## YOUR TASK
Should any entry hold a picture, omit that picture and copy the rest of the entry exactly.

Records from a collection
═══
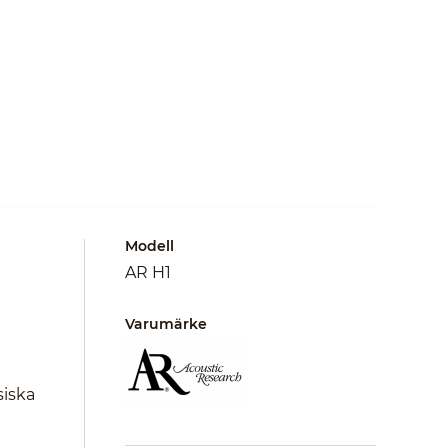
Modell
AR H1
Varumärke
siska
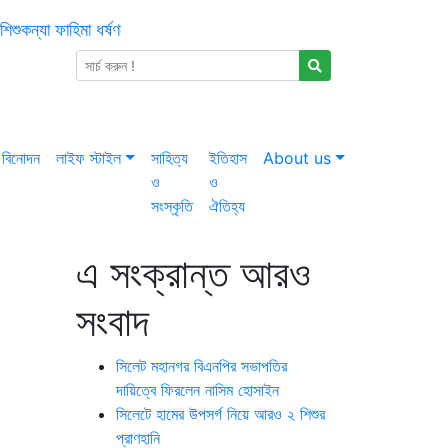
িশুকন্যা ফাহিমা ধর্ষণচেষ্টা ও হত্যা মামলায় জাকিরের মৃত্যুদণ্ড
ইসরায়েলের 
ভীবাজারে এমপি নাসেরকে নিয়ে এআই দিয়ে অশ্লীল ভিডিও, গ্রেফতার ১
াই চেষ্টাকালে জনতার হাতে অস্ত্রসহ আটক ৩
সিলেটে নিষিদ্ধ ছাত্রলীগের মি
বিনোদন
লাইফ স্টাইল
সাহিত্য
ইতিহাস
About us
ও
ও
সংস্কৃতি
ঐতিহ্য
এ সংক্রান্ত আরও
সংবাদ
সিলেট মহানগর বিএনপির সভাপতির
দায়িত্বে ফিরলেন নাসিম হোসাইন
সিলেটে হামের উপসর্গ নিয়ে আরও ২ শিশুর
প্রাণহানি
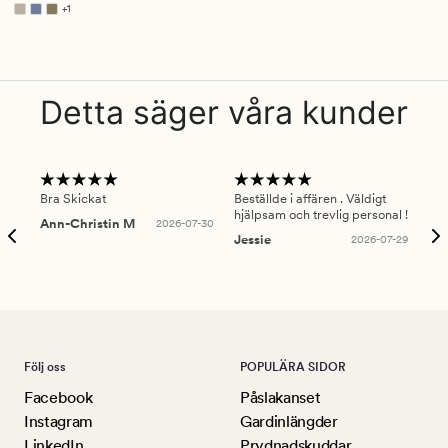
+
1
Finns i fler färger
Detta säger våra kunder
Bra Skickat
Beställde i affären . Väldigt
Smi
hjälpsam och trevlig personal !
lev
Ann-Christin M
2026-07-30
han
Jessie
2026-07-29
Lu
Följ oss
POPULÄRA SIDOR
Facebook
Påslakanset
Instagram
Gardinlängder
LinkedIn
Prydnadskuddar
═══
## ANSWER TO THE EXERCISE
Modell
AR H1
Varumärke
siska
িশুকন্যা ফাহিমা ধর্ষণচেষ্টা ও হত্যা মামলায় জাকিরের মৃত্যুদণ্ড
ইসরায়েলের 
ভীবাজারে এমপি নাসেরকে নিয়ে এআই দিয়ে অশ্লীল ভিডিও, গ্রেফতার ১
াই চেষ্টাকালে জনতার হাতে অস্ত্রসহ আটক ৩
সিলেটে নিষিদ্ধ ছাত্রলীগের মি
বিনোদন
লাইফ স্টাইল
সাহিত্য
ইতিহাস
About us
ও
ও
সংস্কৃতি
ঐতিহ্য
এ সংক্রান্ত আরও
সংবাদ
সিলেট মহানগর বিএনপির সভাপতির
দায়িত্বে ফিরলেন নাসিম হোসাইন
সিলেটে হামের উপসর্গ নিয়ে আরও ২ শিশুর
প্রাণহানি
+
1
Finns i fler färger
Detta säger våra kunder
Bra Skickat
Beställde i affären . Väldigt
Smi
hjälpsam och trevlig personal !
lev
Ann-Christin M
2026-07-30
han
Jessie
2026-07-29
Lu
Följ oss
POPULÄRA SIDOR
Facebook
Påslakanset
Instagram
Gardinlängder
LinkedIn
Prydnadskuddar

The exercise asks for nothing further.